Italia e Smart Home: a che punto siamo? A fornire alcune risposte a uno dei più attuali quesiti relativi alla relazione tra tecnologia e quotidianità ci pensa l’ultima ricerca BVA Doxa per l’Osservatorio Internet of Things della School of Management del Politecnico di Milano. L’indagine, coordinata dal team responsabile dell’Osservatorio Nazionale CasaDoxa – Paola Caniglia, Head of BU Retail e Andrea Tozzi, Senior Research Manager – ha evidenziato come nel 2019 il 68% dei consumatori italiani ha sentito parlare di casa intelligente almeno una volta, segnando un aumento del 9% rispetto al 2018. Tale dato, inoltre, sale al 77% se si considera la fascia d’età degli under 35. Sullo sfondo di un simile incremento vanno poi considerati i risultati economici di un settore in continua espansione: infatti, secondo i dati pubblicati dall’Osservatorio Internet of Things, nel 2019 il mercato italiano della Smart Home ha raggiunto un valore di 530 milioni di euro, pari a un aumento del 40% rispetto all’anno precedente che ci posiziona al quarto posto in Europa dopo Germania e Regno Unito (2,5 miliardi ciascuno, +38% e +47% sul 2018) e Francia (1,1 miliardi, +37%).
SMART DEVICE: VIAGGIO NELLE CASE DEGLI ITALIANI – La diffusione di dispositivi tecnologici utili a facilitare la vita quotidiana nelle case italiane è rimasta stabile se confrontata con il 2018 (poco più del 40%). È però aumentato il numero di dispositivi posseduti: i primi posti della classifica sono occupati da sensori per porte e finestre (presenti nelle case del 16% del campione), telecamere (15%) e altoparlanti o casse audio (14%). Seguono, poi, videocitofoni e serrature (12%), soluzioni per il riscaldamento (9%), assistenti vocali (8%), lampadine (8%), grandi elettrodomestici (7%) e caldaie (6%). Oltre a una crescita nella quota di coloro che sanno utilizzare le funzionalità smart (65%, +7% sul 2018), un 10% di consumatori in più rispetto al 2018 si è detto in grado di installare i dispositivi in autonomia, senza l’aiuto di un professionista (64%).

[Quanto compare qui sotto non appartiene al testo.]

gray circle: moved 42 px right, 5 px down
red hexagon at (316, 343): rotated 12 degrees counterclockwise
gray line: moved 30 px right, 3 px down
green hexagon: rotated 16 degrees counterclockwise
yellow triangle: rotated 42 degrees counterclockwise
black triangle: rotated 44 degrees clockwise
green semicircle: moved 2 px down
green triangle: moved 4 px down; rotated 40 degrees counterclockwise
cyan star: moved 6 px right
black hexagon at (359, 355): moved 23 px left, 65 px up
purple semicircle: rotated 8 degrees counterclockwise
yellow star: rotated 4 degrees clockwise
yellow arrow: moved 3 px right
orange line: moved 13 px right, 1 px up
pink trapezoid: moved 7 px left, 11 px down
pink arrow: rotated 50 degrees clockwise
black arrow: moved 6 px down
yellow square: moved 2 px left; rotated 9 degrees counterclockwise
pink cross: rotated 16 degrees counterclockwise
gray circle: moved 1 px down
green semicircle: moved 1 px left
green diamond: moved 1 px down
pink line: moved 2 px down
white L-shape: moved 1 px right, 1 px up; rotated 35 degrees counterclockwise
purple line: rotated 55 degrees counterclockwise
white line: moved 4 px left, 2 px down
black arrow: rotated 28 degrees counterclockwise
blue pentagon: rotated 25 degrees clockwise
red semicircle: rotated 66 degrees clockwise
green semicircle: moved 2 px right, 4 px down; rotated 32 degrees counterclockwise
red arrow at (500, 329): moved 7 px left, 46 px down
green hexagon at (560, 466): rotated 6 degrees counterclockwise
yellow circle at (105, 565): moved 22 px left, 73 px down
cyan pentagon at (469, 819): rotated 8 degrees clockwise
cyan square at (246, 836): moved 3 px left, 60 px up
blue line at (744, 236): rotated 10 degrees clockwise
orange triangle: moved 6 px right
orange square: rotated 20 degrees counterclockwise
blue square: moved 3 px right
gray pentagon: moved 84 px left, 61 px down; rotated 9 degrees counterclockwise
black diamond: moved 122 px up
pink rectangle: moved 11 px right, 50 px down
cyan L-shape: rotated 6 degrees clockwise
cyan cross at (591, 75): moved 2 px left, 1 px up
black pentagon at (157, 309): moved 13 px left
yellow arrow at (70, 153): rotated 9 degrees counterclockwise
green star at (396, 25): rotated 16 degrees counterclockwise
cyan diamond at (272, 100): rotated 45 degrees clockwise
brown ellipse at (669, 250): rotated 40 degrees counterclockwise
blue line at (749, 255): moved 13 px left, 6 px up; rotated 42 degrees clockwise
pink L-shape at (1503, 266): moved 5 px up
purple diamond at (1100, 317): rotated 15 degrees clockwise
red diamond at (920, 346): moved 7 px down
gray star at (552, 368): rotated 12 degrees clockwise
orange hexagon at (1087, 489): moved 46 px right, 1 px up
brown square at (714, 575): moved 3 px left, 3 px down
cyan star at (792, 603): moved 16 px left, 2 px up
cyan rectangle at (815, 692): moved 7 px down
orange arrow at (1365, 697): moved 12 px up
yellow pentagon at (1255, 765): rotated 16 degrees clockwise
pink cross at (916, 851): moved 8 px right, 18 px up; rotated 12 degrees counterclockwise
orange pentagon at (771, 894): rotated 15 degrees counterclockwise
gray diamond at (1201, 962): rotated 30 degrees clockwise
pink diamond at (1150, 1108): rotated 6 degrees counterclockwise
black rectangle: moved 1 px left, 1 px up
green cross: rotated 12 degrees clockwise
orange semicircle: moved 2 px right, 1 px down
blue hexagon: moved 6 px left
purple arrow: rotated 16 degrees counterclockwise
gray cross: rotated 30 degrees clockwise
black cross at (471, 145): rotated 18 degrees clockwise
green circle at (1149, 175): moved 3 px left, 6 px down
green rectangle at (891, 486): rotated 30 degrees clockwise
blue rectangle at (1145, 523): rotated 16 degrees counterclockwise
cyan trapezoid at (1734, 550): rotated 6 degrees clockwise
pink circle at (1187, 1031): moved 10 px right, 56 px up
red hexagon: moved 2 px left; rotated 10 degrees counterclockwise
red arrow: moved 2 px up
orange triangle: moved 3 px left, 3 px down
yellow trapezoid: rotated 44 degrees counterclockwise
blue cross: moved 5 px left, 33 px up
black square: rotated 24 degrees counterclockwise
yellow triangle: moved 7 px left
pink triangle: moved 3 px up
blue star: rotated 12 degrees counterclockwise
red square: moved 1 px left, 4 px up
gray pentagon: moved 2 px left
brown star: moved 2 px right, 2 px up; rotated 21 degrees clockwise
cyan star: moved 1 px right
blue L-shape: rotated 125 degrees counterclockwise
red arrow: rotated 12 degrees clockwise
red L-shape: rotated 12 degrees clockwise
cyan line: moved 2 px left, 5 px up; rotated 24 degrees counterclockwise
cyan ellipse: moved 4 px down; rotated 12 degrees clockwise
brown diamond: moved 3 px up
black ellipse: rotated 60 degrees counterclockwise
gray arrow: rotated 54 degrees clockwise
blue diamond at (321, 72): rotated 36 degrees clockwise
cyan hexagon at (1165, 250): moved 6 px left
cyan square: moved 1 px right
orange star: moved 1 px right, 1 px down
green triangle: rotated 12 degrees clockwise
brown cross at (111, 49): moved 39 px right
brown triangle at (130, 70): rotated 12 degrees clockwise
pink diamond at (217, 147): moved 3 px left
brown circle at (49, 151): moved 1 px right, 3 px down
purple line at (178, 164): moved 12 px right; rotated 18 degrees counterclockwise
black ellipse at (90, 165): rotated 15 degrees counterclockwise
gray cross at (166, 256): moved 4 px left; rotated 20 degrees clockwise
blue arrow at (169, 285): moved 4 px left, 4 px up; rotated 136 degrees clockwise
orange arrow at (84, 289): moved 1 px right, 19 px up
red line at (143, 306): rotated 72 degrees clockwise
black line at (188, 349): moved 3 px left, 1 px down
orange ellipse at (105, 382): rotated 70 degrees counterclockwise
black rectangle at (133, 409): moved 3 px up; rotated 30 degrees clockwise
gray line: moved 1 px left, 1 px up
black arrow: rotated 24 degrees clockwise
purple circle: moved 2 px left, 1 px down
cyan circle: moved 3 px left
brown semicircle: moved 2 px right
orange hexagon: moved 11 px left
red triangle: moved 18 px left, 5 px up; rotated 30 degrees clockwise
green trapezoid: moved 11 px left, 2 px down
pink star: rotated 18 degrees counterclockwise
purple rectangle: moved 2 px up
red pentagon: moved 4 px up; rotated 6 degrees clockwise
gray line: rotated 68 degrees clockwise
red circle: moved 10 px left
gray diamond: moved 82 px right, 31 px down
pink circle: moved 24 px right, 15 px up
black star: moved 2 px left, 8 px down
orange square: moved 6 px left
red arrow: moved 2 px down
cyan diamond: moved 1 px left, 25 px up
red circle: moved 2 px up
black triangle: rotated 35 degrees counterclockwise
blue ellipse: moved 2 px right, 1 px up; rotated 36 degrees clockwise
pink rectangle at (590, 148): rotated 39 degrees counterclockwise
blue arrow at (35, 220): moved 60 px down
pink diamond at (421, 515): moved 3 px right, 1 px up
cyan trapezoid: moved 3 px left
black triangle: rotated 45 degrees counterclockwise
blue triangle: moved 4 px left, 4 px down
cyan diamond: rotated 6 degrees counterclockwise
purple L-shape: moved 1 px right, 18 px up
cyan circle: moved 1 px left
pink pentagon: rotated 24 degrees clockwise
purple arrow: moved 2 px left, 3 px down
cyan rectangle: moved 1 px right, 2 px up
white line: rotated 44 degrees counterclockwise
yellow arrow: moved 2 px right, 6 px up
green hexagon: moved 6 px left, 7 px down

CHE COSA FRENA LA CRESCITA? – Se da un lato il mercato è in crescita, dall’altro è ancora nutrito il gruppo di chi è scettico nei confronti dell’uso di dispositivi smart a casa. Per il 18% degli italiani gli smart device sono troppo complessi, mentre il 10% dichiara di non trarre benefici dal loro eventuale utilizzo. Il 6% ha difficoltà a usare le app necessarie per la gestione dei dispositivi. Solo il 37% dei consumatori si dichiara interessato ad acquistare prodotti per la Smart Home in futuro, con appena l’11% che intende farlo nel 2020 e il 26% che lo prevede nei prossimi tre anni. Per quanto riguarda le aspettative dei consumatori italiani, le funzionalità e i dispositivi al momento più desiderati sono le soluzioni per il riscaldamento (23%), i grandi elettrodomestici (21%), le lampadine (15%), le telecamere (15%) e le caldaie (12%). Infine, l’ottimismo tecnologico è intaccato dai timori dei cittadini per i rischi legati alla cyber security e alla violazione della privacy: il 54% degli italiani è restio a condividere i propri dati personali (+3% rispetto al 2018).